Jesus agrees. “These people honor me with their lips, but their hearts are far from me.”  Matthew 15:8

Just the same old you.

Honestly, my lips are usually in a better place than my heart, too. Please don’t read this as a call to stop being “worldly” and be a better Christian. If I’m being really honest, I can’t say that I’m a “good enough Christian” to tell you to go be a better one. Yes, be more like Jesus! That is the goal because that’s totally the best way to live.

But what I’m saying is please don’t say you are one thing and act like another. Don’t honor Jesus with your lips if your heart isn’t there.

This is why I think it is so important to have relationships with the people you are trying to share Jesus with. If they know you, they will know your heart.

If they know that you really want to be a car, and your heart is a car, and sometimes you strap stuff to the top and go off road like a truck, but you really want to be a car – they are going to be attracted to the authentic nature of your journey with Jesus.
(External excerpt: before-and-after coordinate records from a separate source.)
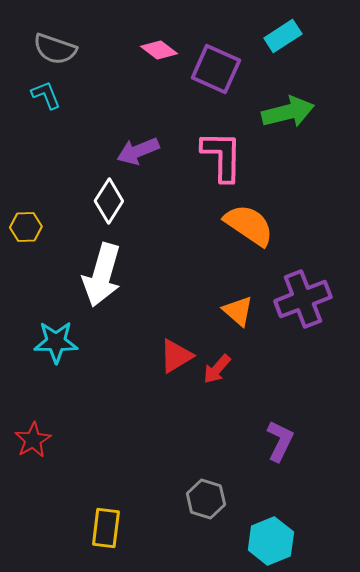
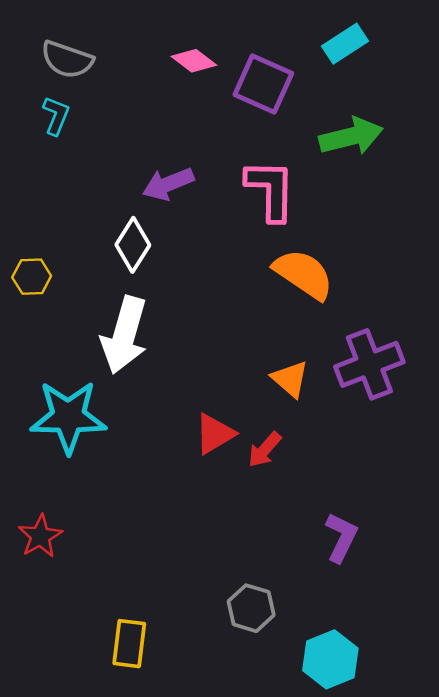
cyan L-shape: (46, 95) -> (56, 116), turned 44
cyan star: (56, 342) -> (68, 417), size x1.4

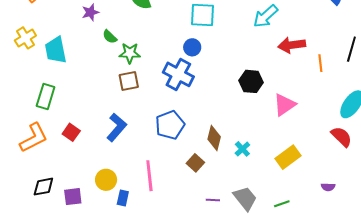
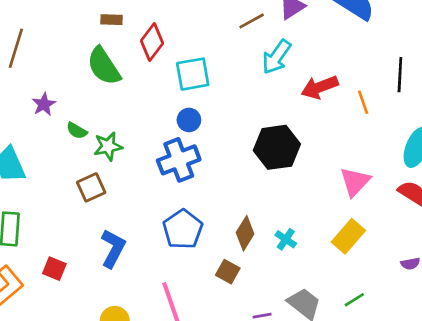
blue cross: (178, 74) -> (179, 160), turned -36
brown square: (129, 81) -> (91, 187), moved
black hexagon: (251, 81) -> (277, 147), size x1.4
pink triangle: (285, 105) -> (355, 182), moved
brown diamond: (214, 138) -> (245, 233), turned 30

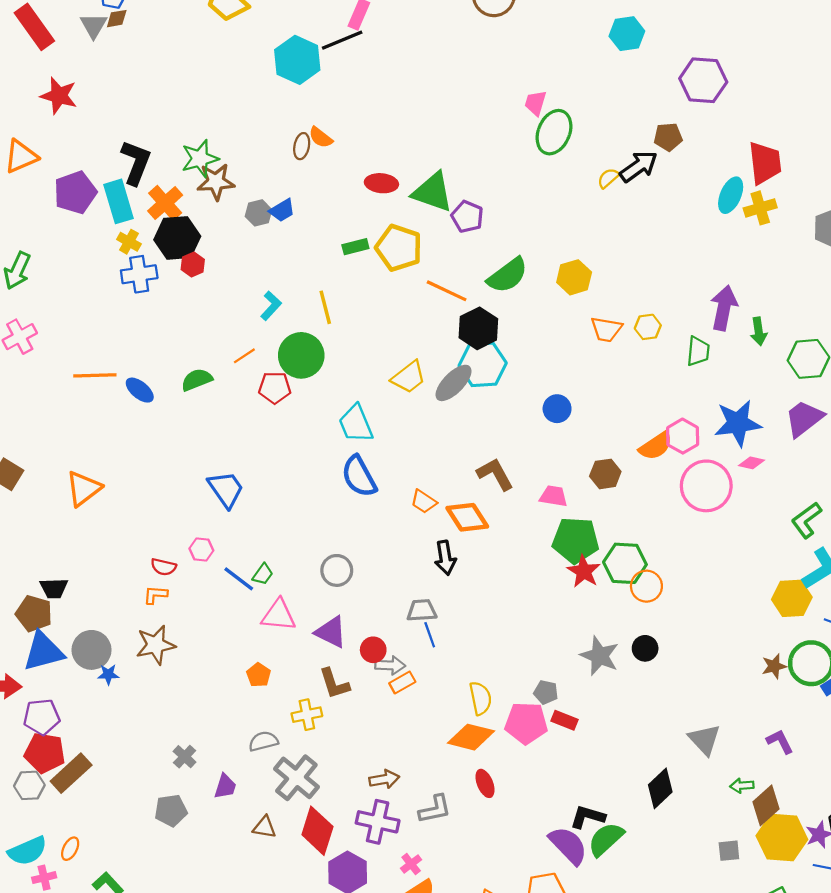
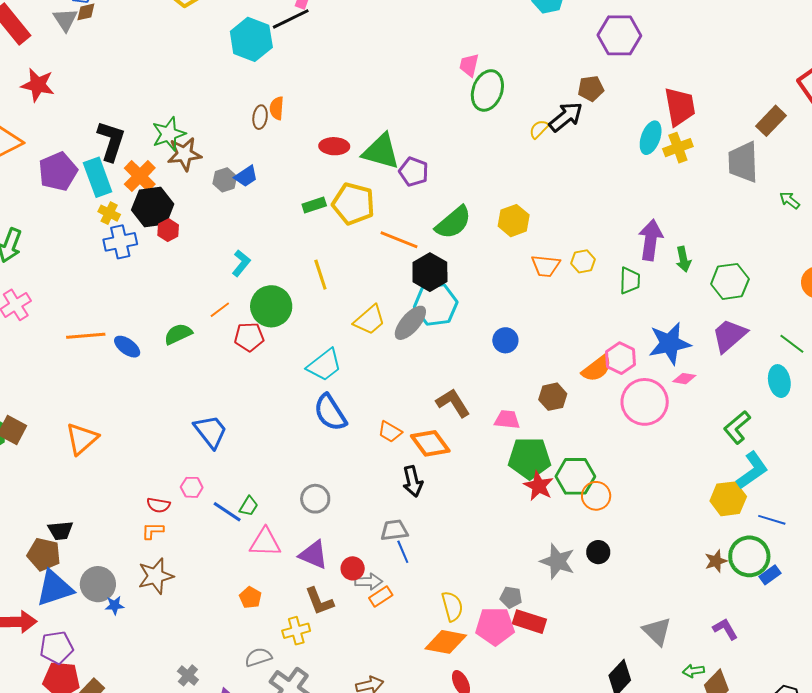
orange semicircle: (321, 137) -> (277, 108), turned 60
yellow line: (325, 307) -> (320, 275), moved
cyan trapezoid: (356, 424) -> (324, 365), turned -102
red rectangle: (564, 720) -> (529, 622), size x1.4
If they only see you profess to be a car and live like a truck – everyone loses.

I guess that’s why I don’t have a fish on my car. No offense if you do. I just don’t. It’s ironic that this symbol became so prevalent. Ironic because the early believers used the fish symbol as a way of quietly and secretly identifying other believers. In the early days of Christianity, legend tells us that a person would draw the underside of the fish symbol. If the person they met was a believer, they would draw the upper side and complete it. The symbol of the fish was common enough that it didn’t draw attention to them either. The whole idea was not to proudly wear their faith on their sleeves – it was just a way of quietly saying, “We’re in this together.”

Honestly, I’m not against someone else’s fish on their car.  I’m really not. It could be the same thing for you. Maybe it’s encouraging to you to see one on another car. I get it. I just don’t want to put one on my car and accidentally cut someone off in traffic and have them think, “It’s the same old you.”

To me, hypocrisy is the greatest hindrance to the mission of God. I’m hoping this kind of Christianity goes the way of the car-truck.  How great would it be for one of my grandkids to someday meet an El Camino Christian and ask me, “Grandpa, what is that?”